Dennis O’Neil: A Funnyman

Funnyman1Imagine the nipper that was me 70 years ago, give or take, I’m just back from one of my irregular expeditions up and down Claxton Avenue, stopping at certain houses and trading comic books with the kids who lived in them.

(I no longer have any idea who these kids were – though Dard Schmidt may have been one of them – but I hereby tender to them much belated thanks.)

Anyway, I’m looking through the newly acquired comics and … what’s this?

A comic book about a guy dressed like a clown who calls himself Funnyman and fights criminals. Not exactly like Batman and Superman fight them, but I guess fighting criminals is fighting criminals and anyone who does that is a good guy and so let’s just open the cover and see what this Funnyman is doing these days,

I must have liked what I saw – after all, I did remember the character longer than your daddy’s been alive, despite having only one encounter with him (I think.)

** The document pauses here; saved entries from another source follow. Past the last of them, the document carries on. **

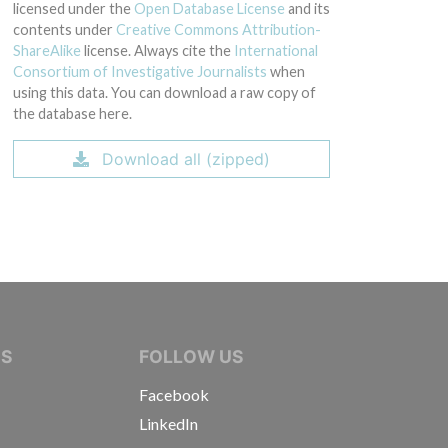
licensed under the
Open Database License
and its
contents under
Creative Commons Attribution-
ShareAlike
license. Always cite the
International
Consortium of Investigative Journalists
when
using this data. You can download a raw copy of
the database here.
Download all (zipped)
IVE JOURNALISTS
NS
FOLLOW US
Facebook
LinkedIn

I mentioned Superman, didn’t I? Well, back then, in post-war St. Louis, I doubt that I really understood what bylines were. Reading itself was a recently acquired skill. Fact is, I don’t know if Funnyman had bylines, but if it did, they would have featured the names Jerry Siegel and Joe Shuster.

Ringing any bells? Yep, that Siegel and Shuster, the creators of Superman. It seems that Jerry and Joe were in a legal hassle with their former employer, the publisher of Superman, and decided to try something new, something without a big red S on its chest.

Enter Vin Sullivan. Mr. Sullivan, who seems to be one of comics’ forgotten men, had worked with Jerry and Joe on the early Superman and had started his own publishing company, Magazine Enterprises. Mr. Sullivan gave Jerry and Joe’s latest creation his own comic and Funnyman was heading for glory. But not for long. The title lasted only six issues. Siegel and Shuster also tried Funnyman as a newspaper strip, and that did not fare well, either.

Farewell, Funnyman.

But might the character be revivable? Maybe hype up his alter ego, a comedian named Larry Davis, and borrow some tropes from the trickster myths and … Oh wait! I’ve got it! We’ll have him run for governor – no, not governor, let’s go big time…we’ll have him campaign for the presidency (of the United States) and he says that he will eliminate most of the country’s problems during his first week in office by firing all the stupid people. Then comes the mightiest plank in his platform: He will deal with crime by building this great big wall … did I say “great big?” I meant huge – HUGE! A trillion feet high! And really, really long. And then, he’ll put all of the bad criminals on one side of the huge wall and never, ever let them back into the country even if they ask very politely.

One more thing: let’s give Larry Davis his own television show. What do you think – Sunday nights on NBC?